Mots-clés : management package • dirigeants • entreprises • imposition des gains

Les différents gains issus de dispositifs de « management packages » des dirigeants de sociétés peuvent être imposés dans la catégorie des traitements et salaires s'ils sont liés à l'exercice des fonctions. 


 

Dans le cadre d’une stratégie de développement économique, certaines sociétés proposent des dispositifs de « management packages » à leurs dirigeants ou salariés afin qu’ils acquièrent des actions de la société dans laquelle ils exercent leur activité professionnelle.
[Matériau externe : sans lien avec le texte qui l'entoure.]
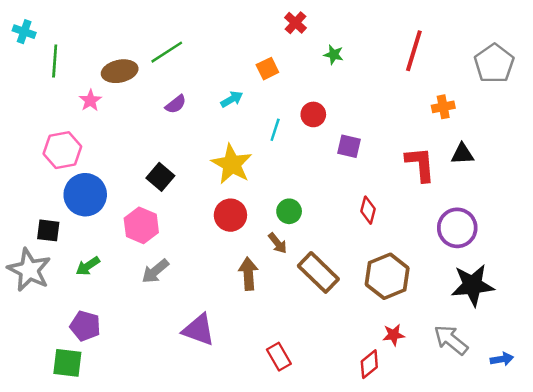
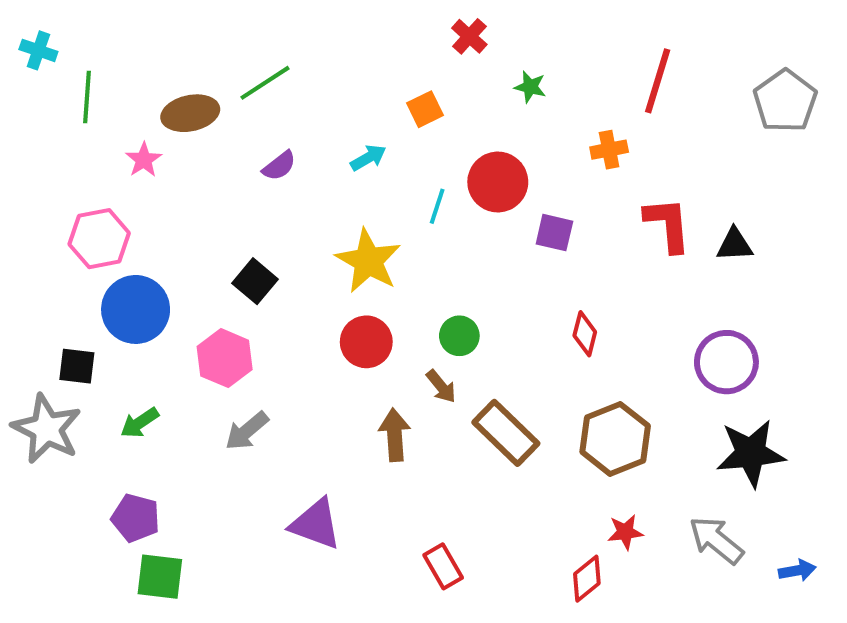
orange cross: (443, 107) -> (609, 150), moved
red circle: (313, 114) -> (498, 182), size x1.5
red L-shape: (420, 164) -> (668, 224), moved
green square: (67, 363) -> (160, 577), moved

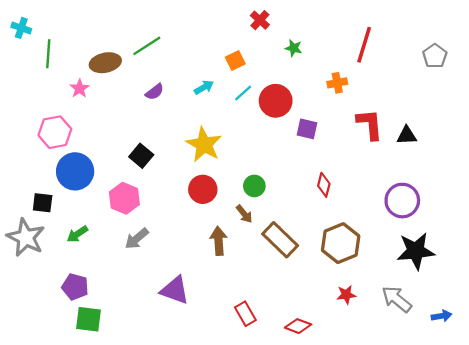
gray pentagon: (785, 101) -> (435, 56), size x0.7
cyan line: (437, 206) -> (243, 93), moved, turned 30
red diamond: (587, 579) -> (298, 326), moved, turned 60

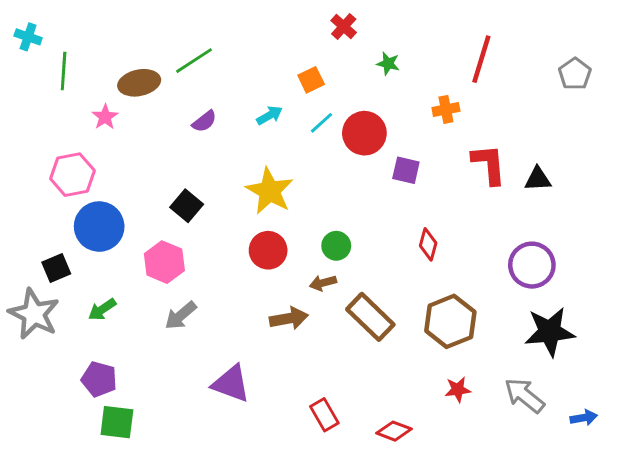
black square: (43, 203) -> (56, 268), turned -30
brown arrow: (244, 214) -> (323, 283), turned 114
brown arrow: (218, 241) -> (289, 318), turned 84

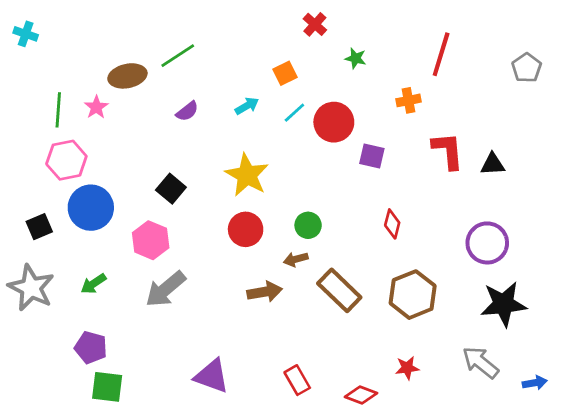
green line: (64, 71) -> (58, 110), moved
black square: (56, 268) -> (39, 227), moved
gray arrow: (181, 315) -> (165, 289), size x1.4
purple triangle: (231, 384) -> (212, 376), moved
red star: (458, 390) -> (407, 368), moved

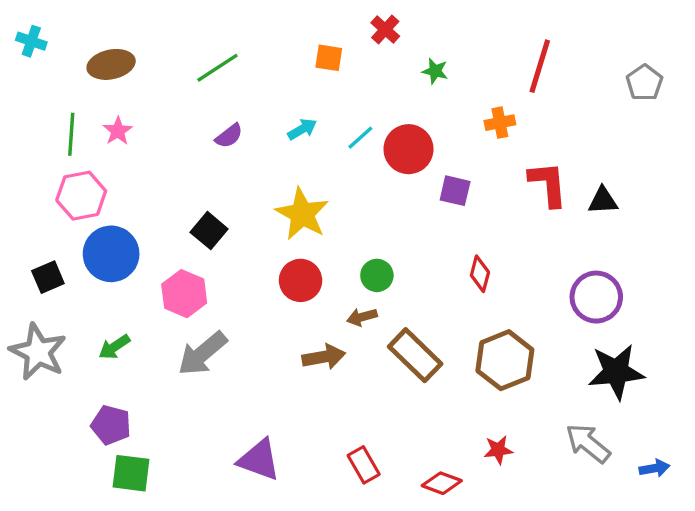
orange square: (285, 73) -> (329, 58), moved, turned 35
brown ellipse: (127, 76) -> (111, 64), moved

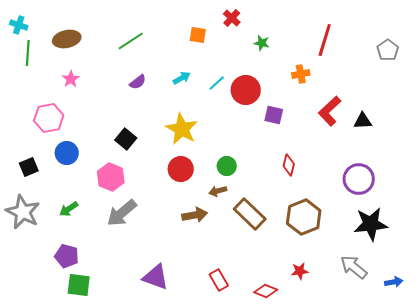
green line: (71, 134) -> (28, 53), moved
red L-shape: (548, 184) -> (330, 111), turned -128
blue circle: (111, 254) -> (67, 153), size x0.7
Pour mettre en œuvre cette stratégie, la société recourt à divers instruments juridiques, que l’on peut distinguer en deux catégories :

  • D’une part, il existe des dispositifs d’acquisitions d’actions dont le régime juridique et fiscal est encadré légalement. Cette situation correspond aux stock-options [1], les attributions d’actions gratuites [2] et les bons de souscription de parts de créateur d’entreprise [3].
  • D’autre part, il y existe des dispositifs d’acquisitions d’actions non encadrés par le législateur comme les bons autonomes de souscription d’actions - appelé BSA - et les contrats d’options d’achat d’actions. Ces régimes présentent un double avantage. Le premier est qu’ils bénéficient d’une grande liberté contractuelle concernant les modalités d’acquisition et d’exercice puisqu’il est possible par exemple de déterminer le prix d’exercice ou levée, les conditions d’exercice et définir divers objectifs. De plus, ce régime est fiscalement avantageux puisqu’il n’est pas soumis à un régime fiscal spécifique. Ainsi, ces dispositifs sont soumis au régime fiscal de droit commun. Dès lors, seulement la cession d’un de ces dispositifs ou de l’action acquise par leur utilisation est soumise au régime des plus-values mobilières des particuliers, qui est bien plus avantageux que le régime des traitements et salaires. D’autant plus que cela a été accentué avec l’instauration du prélèvement forfaitaire unique.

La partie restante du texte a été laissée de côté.